Fast-Acting THC: The Technology Improving the Future of EdiblesEdibles have always been notoriously slow acting, creating a barrier to market growth potential. But nanotechnology is changing all that with fast-acting THC.
While smoke inhalation remains the most popular method of cannabis consumption, the edibles cannabis market grew by more than 20% in 2020.
The year 2017 saw the emergence of rapid THC delivery products, and the debut of fast-acting products, like gummies and chocolates, have made brands, which are incorporating the technology, stand out amidst competition from similar products. This technology is reshaping the industry by reengineering metabolic pathways and meeting consumer demands for faster and stronger products.
TRADITION MEETS TECHNOLOGY CROSSROADS
Ingested cannabis, especially THC-rich marijuana products, traditionally takes a long time to produce psychotropic effects. According to an NIH study, the effects of orally consumed cannabis take between 30-90 minutes to set in, reaching their peak at between 2-3 hours, whereas the effects of inhaled cannabis sets in within a few seconds to minutes and reach the maximum effect at around 15-30 minutes. This experiential difference occurs because of the way that cannabinoids travel through the body and enter the bloodstream. Inhalation allows THC to enter the lungs through smoke or vapor, which travels directly into the bloodstream and brain, whereas edible cannabis must first enter the stomach, and then pass through the liver, where the THC is converted into an even more potent compound and is released into the rest of the body. But, frankly, no one wants to set aside several hours to enjoy a cannabis product without guaranteeing a pleasant and reproducible experience.
While the length of time that users are required to wait for a stronger ‘body high’ has resulted in lower oral rates, the interest in access to ingestion-specific effects has created an opportunity for innovation in how THC is delivered into the bloodstream.
The molecular weight of a THC molecule is 314.45 g/mol. Fast-acting edibles are made using a production process called nano-emulsification, which entails the breaking down of THC molecules into microscopic particles for easier absorption in the body during digestion. The particles then interact with each individual's endocannabinoid system, prompting higher absorption and bioavailability than unaltered THC particles, resulting in a compound that can start affecting the mind and body within just a few minutes.
This technology is just the first step to offering a more reliable experience for consumers. But individual cannabis companies are taking their own spin on the technology, creating proprietary manufacturing processes to improve their products, meet additional consumer demands, and give themselves a competitive edge over other brands and companies adopting the process.

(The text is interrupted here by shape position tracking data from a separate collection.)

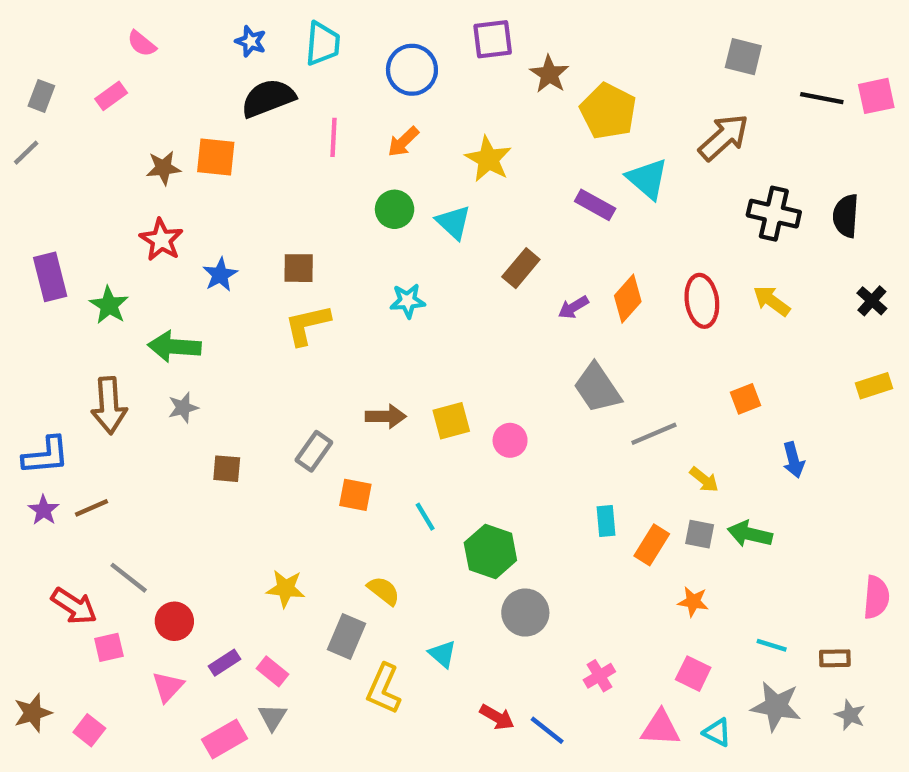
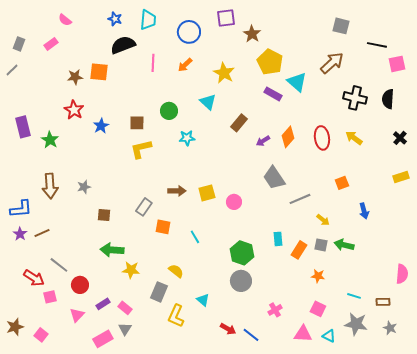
pink square: (876, 96) -> (397, 64), moved
yellow pentagon: (608, 111) -> (270, 62), moved
green circle: (395, 209) -> (169, 111), moved
green arrow: (174, 347) -> (112, 250), moved
green hexagon: (490, 551) -> (242, 253), moved

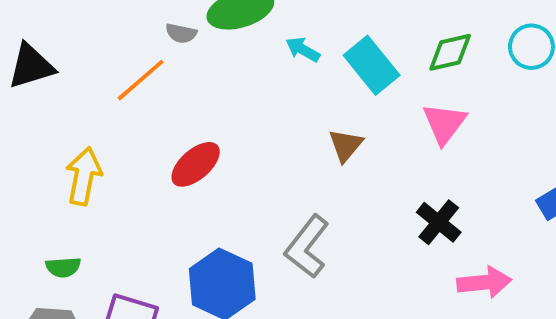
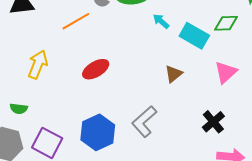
green diamond: (450, 52) -> (226, 23), moved
cyan rectangle: (372, 65) -> (194, 36), turned -32

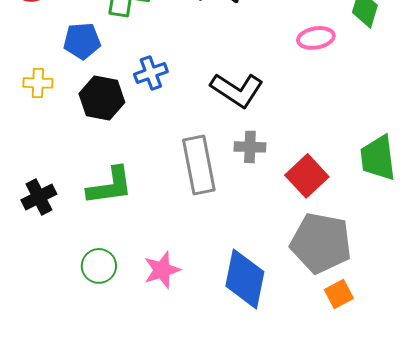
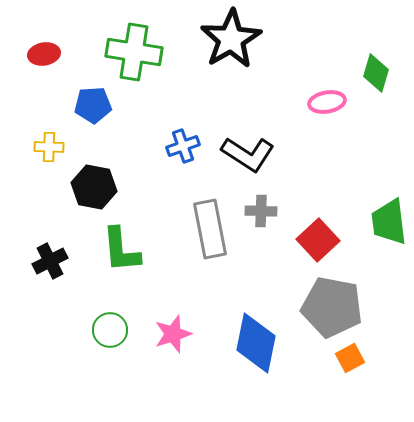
blue cross: (151, 73) -> (183, 146), moved
black hexagon: (102, 98) -> (94, 187), moved
green L-shape: (110, 186) -> (121, 250), turned 93

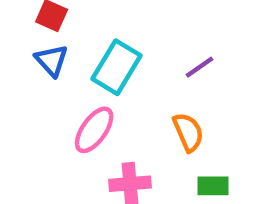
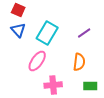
orange semicircle: (188, 132) -> (79, 62), turned 30

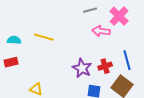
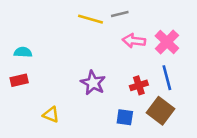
pink cross: (119, 16) -> (167, 42), moved
yellow line: (44, 37) -> (90, 19), moved
purple star: (82, 68) -> (93, 83), moved

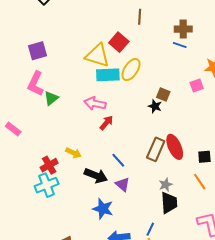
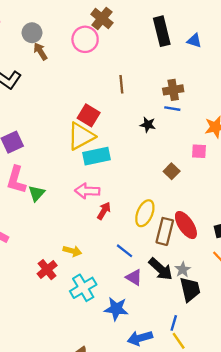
red square: (119, 42) -> (89, 115), moved
yellow triangle: (97, 56) -> (81, 136), turned -36
yellow ellipse: (131, 70) -> (145, 213), moved
pink square: (197, 85) -> (199, 151), turned 32
brown square: (163, 94) -> (172, 171), moved, turned 32
black star: (155, 106) -> (148, 125), moved
black arrow: (96, 176) -> (161, 269), moved, turned 30
cyan cross: (47, 185) -> (83, 288), moved

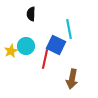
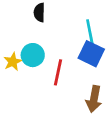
blue square: (56, 45) -> (91, 54), moved

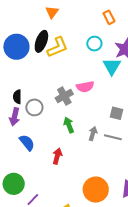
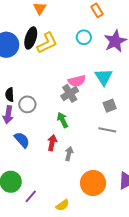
cyan triangle: (112, 66) -> (104, 77), moved
gray cross: (64, 96) -> (70, 93), moved
gray square: (117, 113) -> (110, 106), turned -32
gray arrow: (93, 134) -> (69, 154), moved
red arrow: (57, 156) -> (52, 143), moved

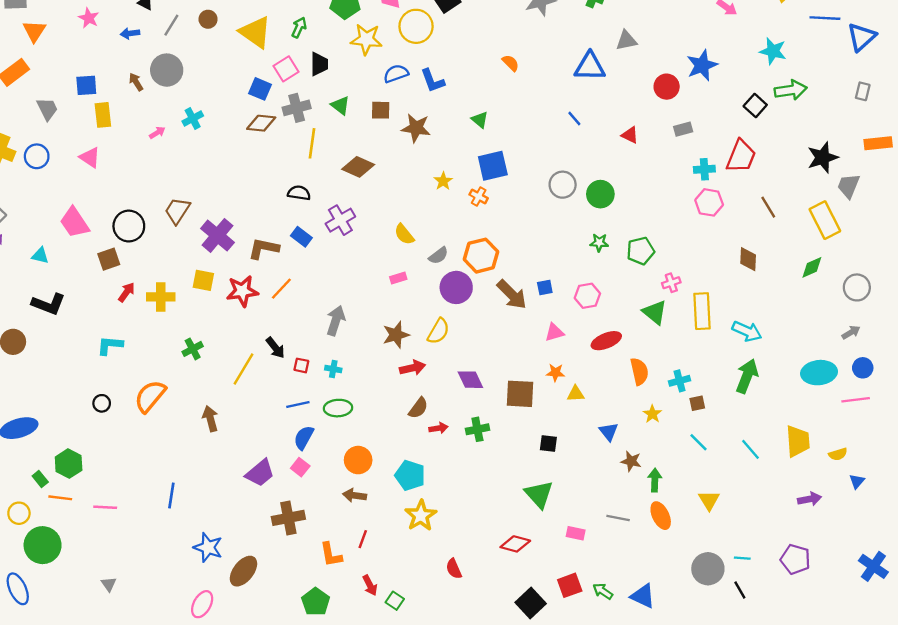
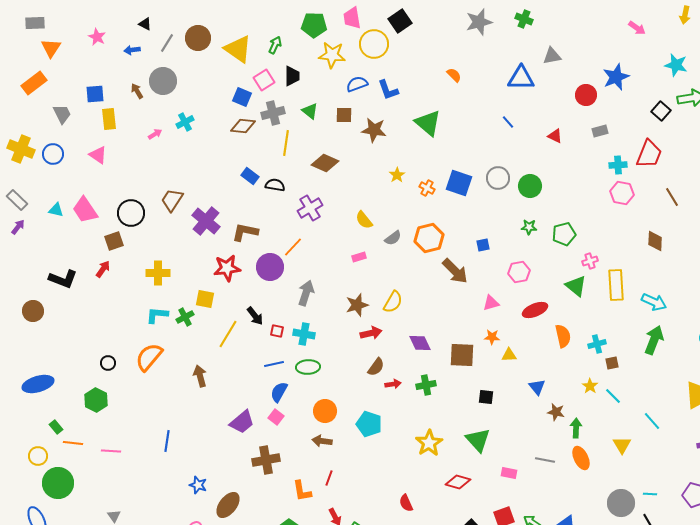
brown circle: (208, 19) -> (198, 38), size x1.6
green triangle: (480, 120) -> (428, 123), size x1.8
blue square: (493, 166) -> (459, 183), moved, turned 32
blue rectangle: (301, 237) -> (250, 176), moved
cyan triangle: (40, 256) -> (56, 210), moved
yellow square: (203, 280) -> (205, 299), moved
purple circle: (456, 287) -> (270, 267), moved
blue square: (545, 287) -> (483, 245), moved
orange line: (281, 289) -> (293, 247), moved
red arrow: (126, 292) -> (103, 269), moved
cyan L-shape: (110, 345) -> (157, 315), moved
cyan cross: (333, 369) -> (304, 334), size x1.5
yellow star: (652, 414) -> (590, 386), moved
cyan line: (750, 449) -> (652, 421), moved
green hexagon: (69, 464) -> (96, 400), moved
yellow star: (421, 516) -> (429, 443), moved
blue star: (208, 547) -> (198, 485), size x0.7

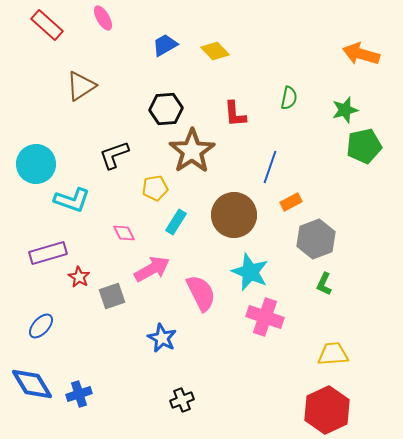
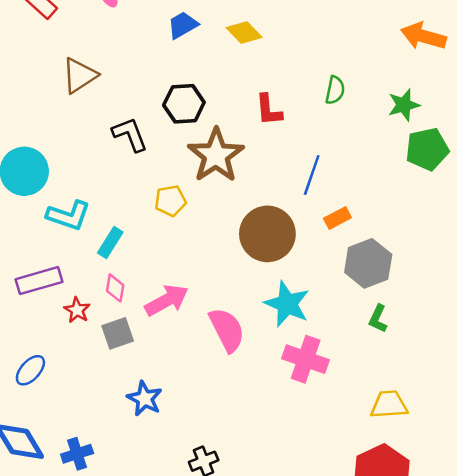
black L-shape: (114, 155) -> (130, 134), moved, turned 88
cyan rectangle: (176, 222) -> (110, 243), moved
pink diamond: (124, 233) -> (115, 288), moved, turned 35
blue star: (162, 338) -> (145, 399), moved

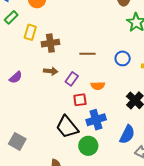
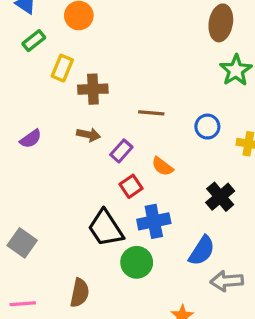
orange semicircle: (98, 86) -> (162, 166), turned 32
red square: (80, 100) -> (131, 186), turned -32

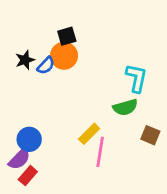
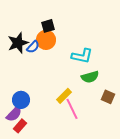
black star: (25, 60) -> (18, 43), size x1.5
cyan L-shape: (136, 78) -> (82, 56), moved, turned 90
pink line: (100, 152) -> (72, 109), turned -35

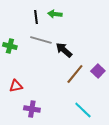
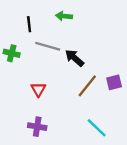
black line: (36, 17) -> (29, 24), moved
purple square: (98, 71) -> (114, 82), turned 32
red triangle: (16, 86) -> (38, 89), moved, turned -48

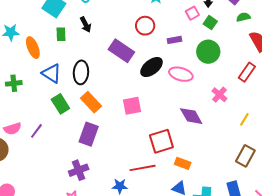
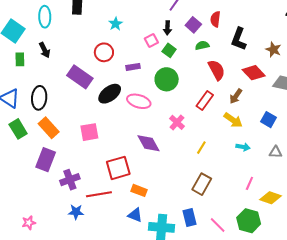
purple cross: (79, 170) -> (70, 180), moved

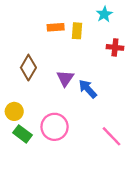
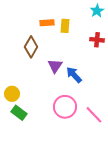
cyan star: (104, 14) -> (97, 11), moved
brown diamond: (28, 68) -> (31, 47), moved
pink circle: (55, 127) -> (65, 107), moved

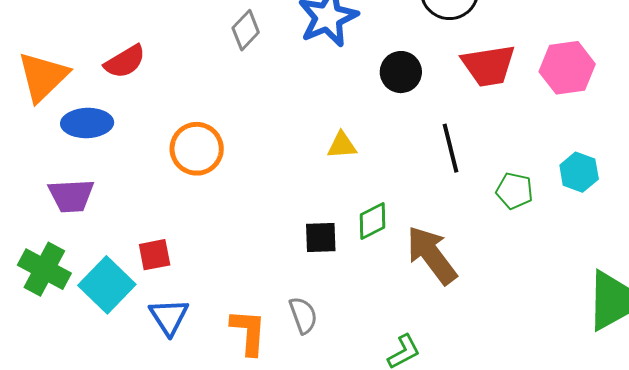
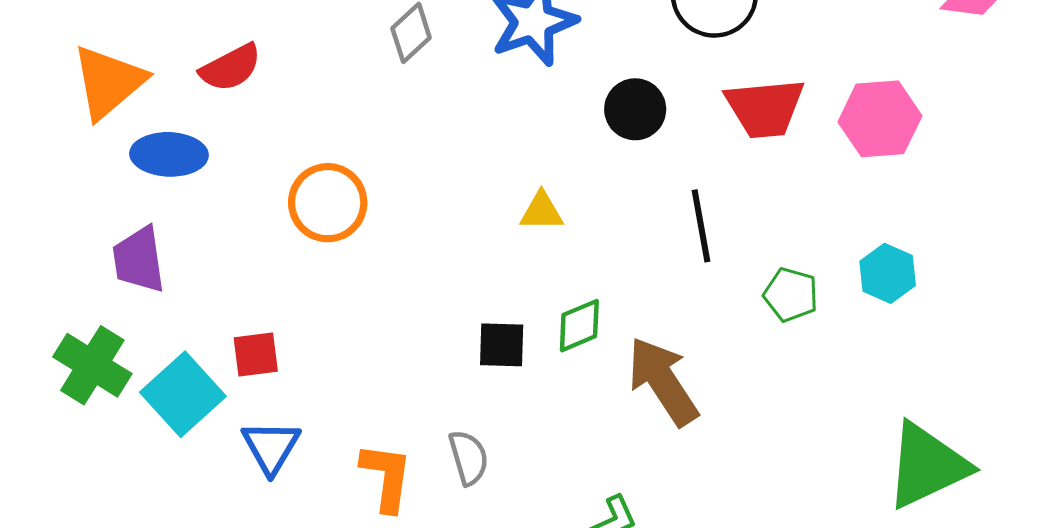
purple trapezoid: (71, 196) -> (139, 260), turned 81

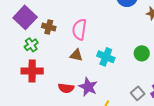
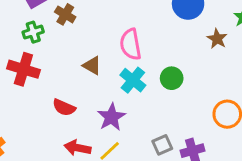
pink semicircle: (79, 29) -> (131, 44), moved, turned -35
green circle: (142, 53) -> (172, 78), moved
purple star: (88, 87) -> (111, 117), moved

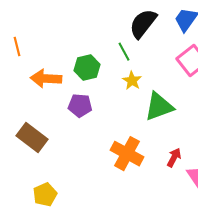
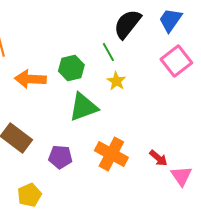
purple pentagon: (80, 106) -> (60, 157), moved
green triangle: (159, 107) -> (83, 107), moved
red arrow: (174, 158) -> (158, 158), turned 102

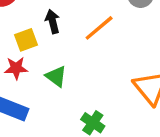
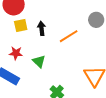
yellow square: (26, 40) -> (21, 26), moved

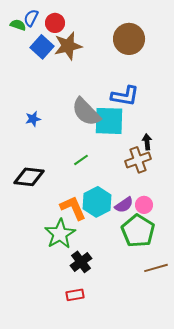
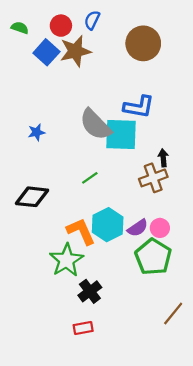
blue semicircle: (31, 18) -> (92, 20), moved
brown line: (156, 268) -> (173, 314), moved, turned -35

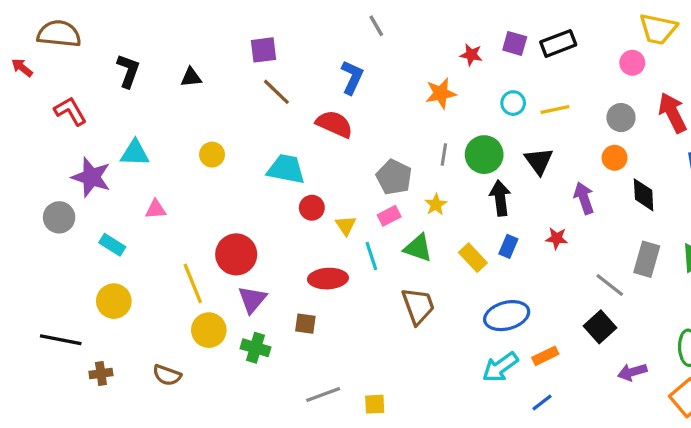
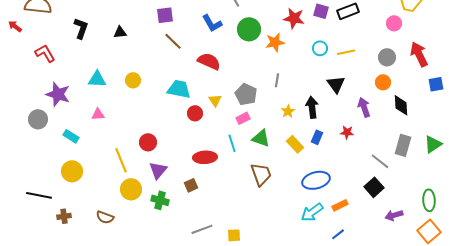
red star: (471, 55) -> (294, 18), size x1.5
blue L-shape: (352, 77) -> (212, 23), moved, turned 125
cyan triangle: (135, 153) -> (97, 79), moved
green circle: (484, 155) -> (249, 29), moved
yellow star: (436, 204) -> (288, 111), moved
yellow triangle: (346, 225) -> (215, 100), moved
red circle: (236, 254) -> (148, 142), size x0.7
brown square: (305, 324) -> (191, 185), turned -32

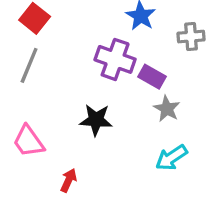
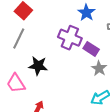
black star: (96, 120) -> (38, 66), moved

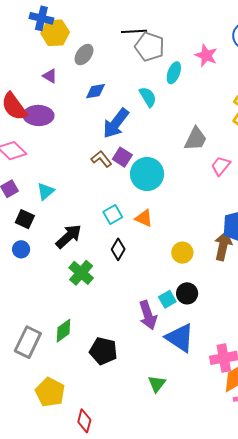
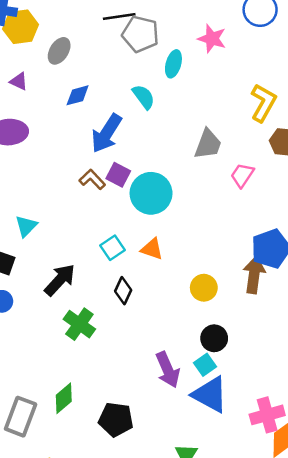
cyan square: (167, 299) -> (205, 365), moved

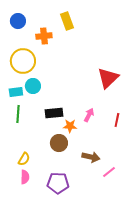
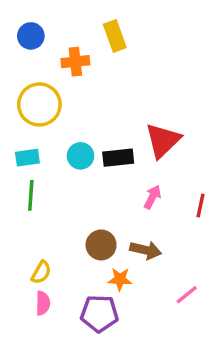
red triangle: (108, 78) -> (163, 140), moved
cyan circle: (33, 86) -> (81, 156), moved
black rectangle: (54, 113) -> (118, 158), moved
orange star: (70, 126) -> (120, 279), moved
brown arrow: (91, 157) -> (146, 250), moved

INFINITE POSSIBILITIES EVERYWHERE
Nano-emulsification technology takes the guesswork out of the edibles market and eases consumer aversion to a long and possibly negative user experience. Now that manufacturers have a method to standardize the time it takes for consumers to experience the effects of THC, they can also more carefully control potency and integrate micro-particle cannabinoids into various edible products.
Here are a few examples of the kinds of products that this technology is already impacting.
Canopy Growth’s Wana brand and Azuca use technology that they call Thermodynamic Individual Molecular Encapsulation (TiME), which takes the nano-emulsified THC and encapsulates it in a thin water-soluble layer to bypass the liver during consumption so that the THC skips the metabolization of the Delta-9 to 11-Hydroxy-THC. The result is a fast-acting gummy that produces the same effect as smoking marijuana flower within 5-15 minutes.
Seltzer beverage brand, Hi5, prides itself on providing a quick and reliable experience with “euphoric and therapeutic effects” that takes the danger out of overconsuming due to delayed onset times, which is often experienced with other THC-infused brands. The brand’s release of its caffeine-infused Hi-5 Energy line earlier this summer, paired with simple fruit flavor offerings, echoes the company’s message of ‘giving consumers more control over their user experience’ in both low-calorie drinks and THC.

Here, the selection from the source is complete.